(Problem statement)
The task calls for the lines below from the line with "problemas por millones de usuarios" to the line with "vor 1 Monat", both ends included, copied exactly, without any pictures.

Records from a collection:
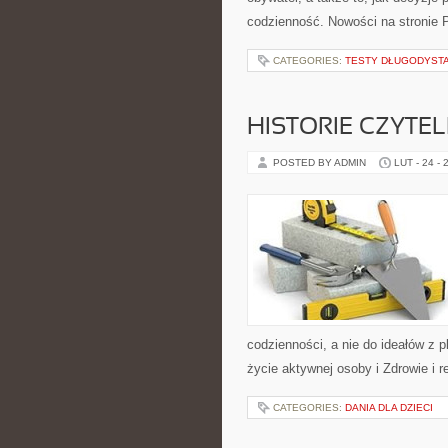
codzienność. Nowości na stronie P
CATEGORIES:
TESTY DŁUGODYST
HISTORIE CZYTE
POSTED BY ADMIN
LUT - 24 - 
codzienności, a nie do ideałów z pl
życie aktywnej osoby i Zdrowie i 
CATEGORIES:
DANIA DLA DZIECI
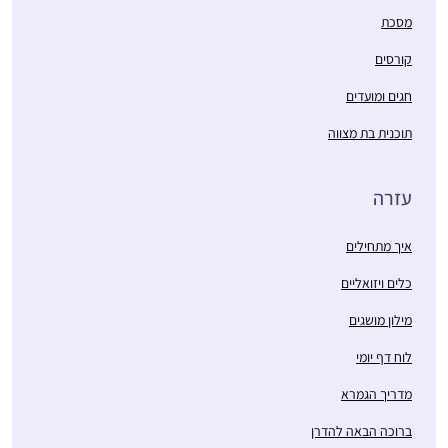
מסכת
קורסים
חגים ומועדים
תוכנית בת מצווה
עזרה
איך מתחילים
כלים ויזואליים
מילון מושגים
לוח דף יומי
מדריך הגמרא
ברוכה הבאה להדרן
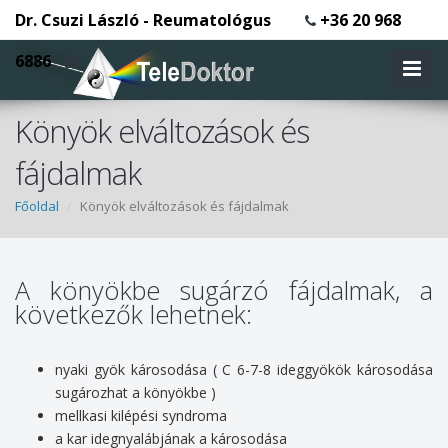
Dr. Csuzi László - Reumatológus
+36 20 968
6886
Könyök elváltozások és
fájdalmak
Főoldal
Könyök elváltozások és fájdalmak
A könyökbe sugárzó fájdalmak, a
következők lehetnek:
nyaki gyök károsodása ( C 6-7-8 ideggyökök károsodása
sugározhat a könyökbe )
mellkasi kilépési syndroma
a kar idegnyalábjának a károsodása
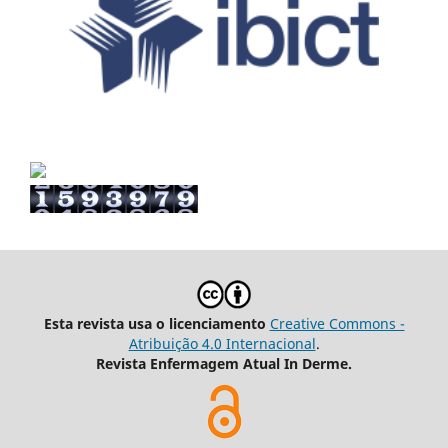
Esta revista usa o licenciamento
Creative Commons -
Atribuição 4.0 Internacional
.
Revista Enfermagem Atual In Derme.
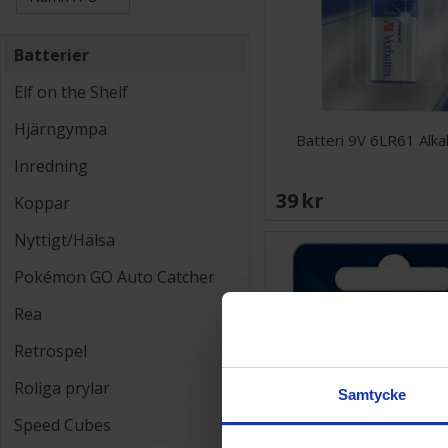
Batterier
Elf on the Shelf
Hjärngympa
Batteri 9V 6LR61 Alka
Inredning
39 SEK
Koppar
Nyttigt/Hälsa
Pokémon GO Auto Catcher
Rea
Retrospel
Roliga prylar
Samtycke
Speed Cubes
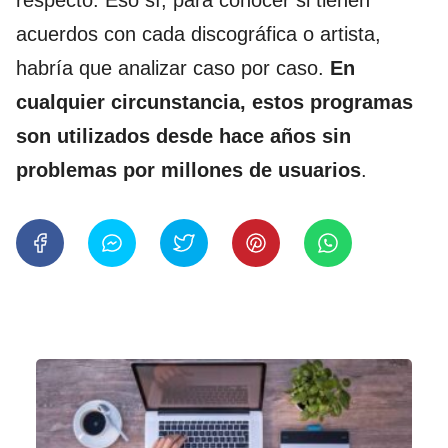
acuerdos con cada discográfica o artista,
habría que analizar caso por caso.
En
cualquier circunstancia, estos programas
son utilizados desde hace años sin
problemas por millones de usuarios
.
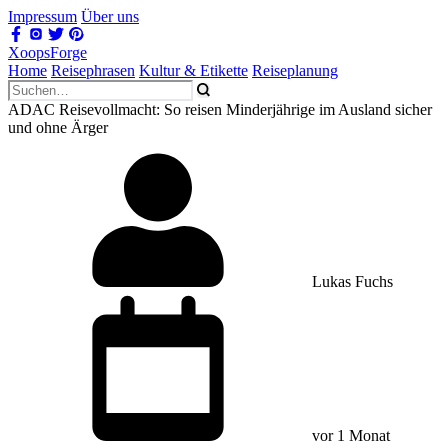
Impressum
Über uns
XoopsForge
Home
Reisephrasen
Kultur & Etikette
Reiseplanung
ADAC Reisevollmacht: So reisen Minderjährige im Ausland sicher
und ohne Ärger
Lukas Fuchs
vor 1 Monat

--

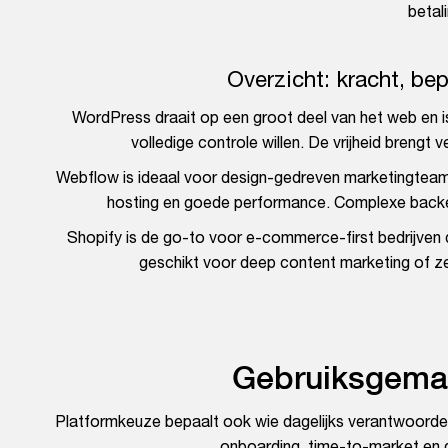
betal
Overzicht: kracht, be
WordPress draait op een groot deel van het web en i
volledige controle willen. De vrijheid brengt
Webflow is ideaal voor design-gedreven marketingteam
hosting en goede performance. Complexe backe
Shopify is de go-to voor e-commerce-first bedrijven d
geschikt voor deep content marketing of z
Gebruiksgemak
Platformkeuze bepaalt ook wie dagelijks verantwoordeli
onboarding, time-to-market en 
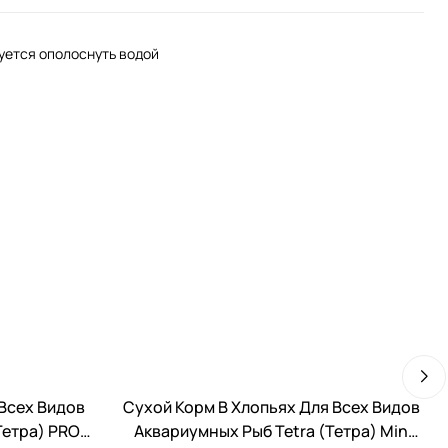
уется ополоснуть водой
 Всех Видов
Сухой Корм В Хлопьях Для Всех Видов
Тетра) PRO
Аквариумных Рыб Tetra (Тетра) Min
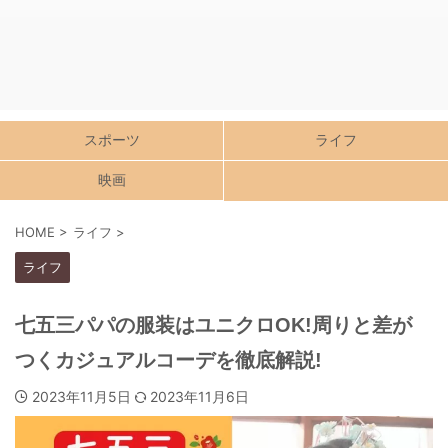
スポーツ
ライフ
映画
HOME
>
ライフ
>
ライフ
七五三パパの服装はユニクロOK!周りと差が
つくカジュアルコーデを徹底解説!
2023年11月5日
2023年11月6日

(Answer space)
problemas por millones de usuarios
.
Impressum
Über uns
XoopsForge
Home
Reisephrasen
Kultur & Etikette
Reiseplanung
ADAC Reisevollmacht: So reisen Minderjährige im Ausland sicher
und ohne Ärger
Lukas Fuchs
vor 1 Monat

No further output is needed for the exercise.